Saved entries
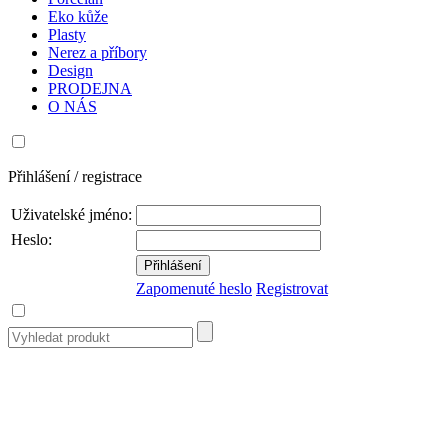
Eko kůže
Plasty
Nerez a příbory
Design
PRODEJNA
O NÁS
Přihlášení / registrace
Uživatelské jméno:
Heslo:
Zapomenuté heslo
Registrovat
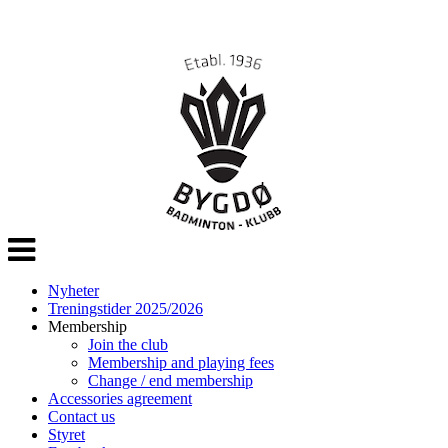
Veksle
navigasjon
Nyheter
Treningstider 2025/2026
Membership
Join the club
Membership and playing fees
Change / end membership
Accessories agreement
Contact us
Styret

_WORK ORDER_. Word for word, copy all the entries above, but with no pictures.

_FINISHED EXERCISE_.
Eko kůže
Plasty
Nerez a příbory
Design
PRODEJNA
O NÁS
Přihlášení / registrace
Uživatelské jméno:
Heslo:
Zapomenuté heslo
Registrovat
Veksle
navigasjon
Nyheter
Treningstider 2025/2026
Membership
Join the club
Membership and playing fees
Change / end membership
Accessories agreement
Contact us
Styret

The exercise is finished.